El sábado, los reporteros de AFP dentro del territorio del EMC presenciaron cómo 28 policías capturados y un soldado eran sacados del territorio bajo una lluvia de insultos.
“¡Fuera!” gritaba una multitud furiosa mientras los cautivos caminaban con la cabeza gacha.
Entre ellos se encontraba el Mayor del Ejército Nilson Bedoya.
“Estoy pensando en mi familia, mi esposa, mi hijo Nicolás. Me están esperando en casa”, dijo testarudamente entre los abucheos.
El martes, cinco soldados murieron por una bomba enterrada en un terraplén de la carretera.
Intentaban reinstalar un puente destruido por los rebeldes.
– ‘Trayendo guerra en lugar de paz’ –
La vida en el Cañón de Micay es peligrosa y costosa, y la pobreza es omnipresente, a pesar de ser un centro de uno de los cultivos más lucrativos del mundo.
Los lugareños expresan silenciosamente su inquietud tanto por el gobierno como por los rebeldes.
“Estamos asustados, temerosos, desesperados, sin esperanza y tristes.
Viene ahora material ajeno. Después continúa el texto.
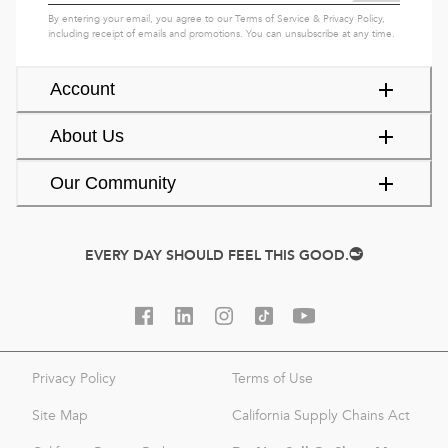
By entering your email, you agree to our
Terms of Service
&
Privacy Policy
,
including receipt of emails and promotions. You can unsubscribe at any time.
Account
About Us
Our Community
EVERY DAY SHOULD FEEL THIS GOOD.
Privacy Policy
Terms of Use
Site Map
California Supply Chains Act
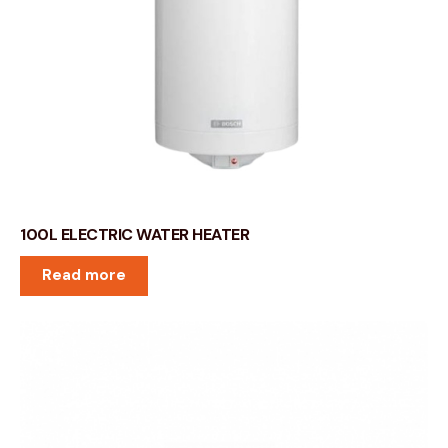
100L ELECTRIC WATER HEATER
Read more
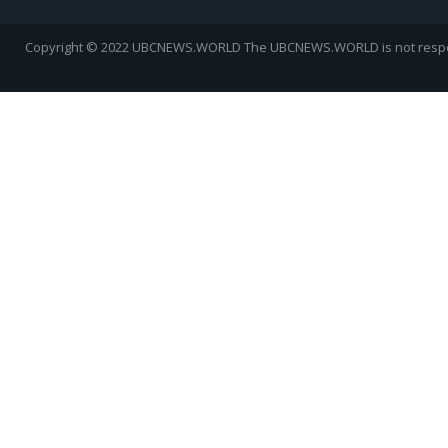
Copyright © 2022 UBCNEWS.WORLD
The UBCNEWS.WORLD is not respons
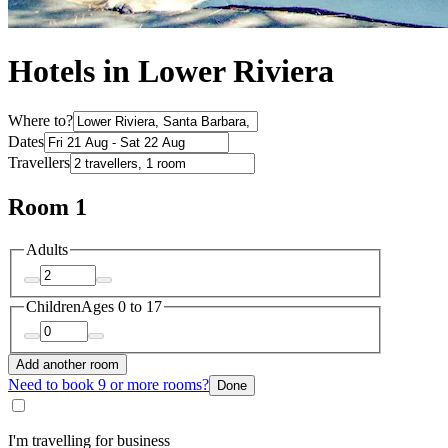
Hotels in Lower Riviera
Where to?
Dates
Travellers
Room 1
Adults
Children
Ages 0 to 17
Add another room
Need to book 9 or more rooms?
Done
I'm travelling for business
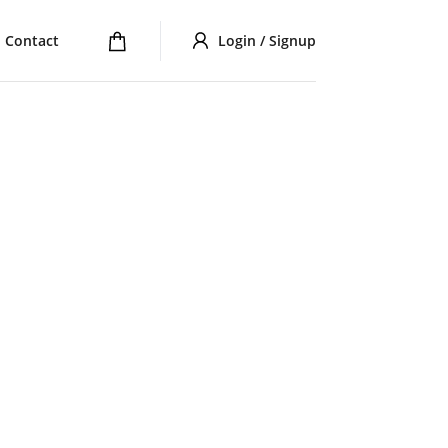
Contact
Login / Signup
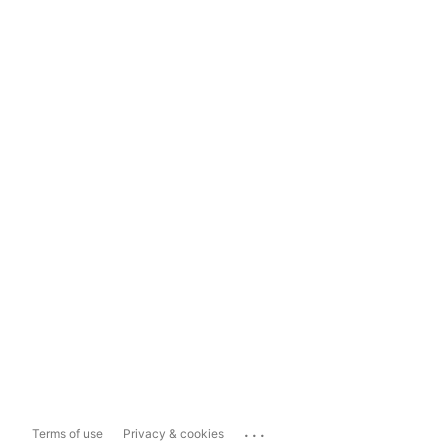
...
Terms of use
Privacy & cookies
Eso es lo que sentimos en nuestros corazones”, dijo a AFP un hombre de 67 años que pidió permanecer en el anonimato por temor a represalias.
Los guerrilleros han convencido a muchos de que las tropas gubernamentales quemarán sus hogares y fumigarán el cultivo de coca, dejándolos sin trabajo ni ingresos.
En realidad, el gobierno de Petro ha renunciado a la erradicación forzada de la coca.
Pero el estruendo nocturno de los vuelos militares seguido de explosiones estruendosas hace poco por convencer a los lugareños de que el estado es amigable.
Algunos lugareños, hablando en voz baja, confiesan cansados que los guerrilleros les han ordenado enfrentar y ayudar a expulsar al ejército.
Los reporteros de AFP presenciaron grandes extensiones de campos de coca vacíos, con trabajadores reasignados para expulsar al ejército de dos áreas cercanas.
Se vio a decenas de lugareños enfrentando a un grupo de soldados, gritándoles que abandonaran la zona.
Superados en número y no dispuestos a disparar contra civiles desarmados, los soldados se vieron obligados a retirarse.
Hay una profunda desilusión con el gobierno y Petro en particular.
Un exguerrillero él mismo, Petro ganó el 81 por ciento de los votos en la provincia más amplia que rodea a Micay.
“Se suponía que iba a ser el gobierno del cambio, y mira cómo nos ataca, trayendo guerra en lugar de paz”, dijo un cultivador de coca de 37 años.
Petro afirma que los locales están siendo “instrumentalizados” por grupos armados.
Para la investigadora Juana Cabezas de la ONG Indepaz, “Colombia no ha vuelto a los viejos tiempos” de un conflicto de décadas que mató a cientos de miles en todo el país.
Pero desde la disolución en 2017 del principal grupo guerrillero, las FARC, ha habido una fragmentación y reconfiguración de grupos armados.
Para los residentes en el Cañón de Micay, esas esperanzas de paz son un recuerdo lejano.
“Nuestros sueños están destrozados”, dice una mujer, viuda después del asesinato de su esposo.
“Lo único que nos queda es la muerte.”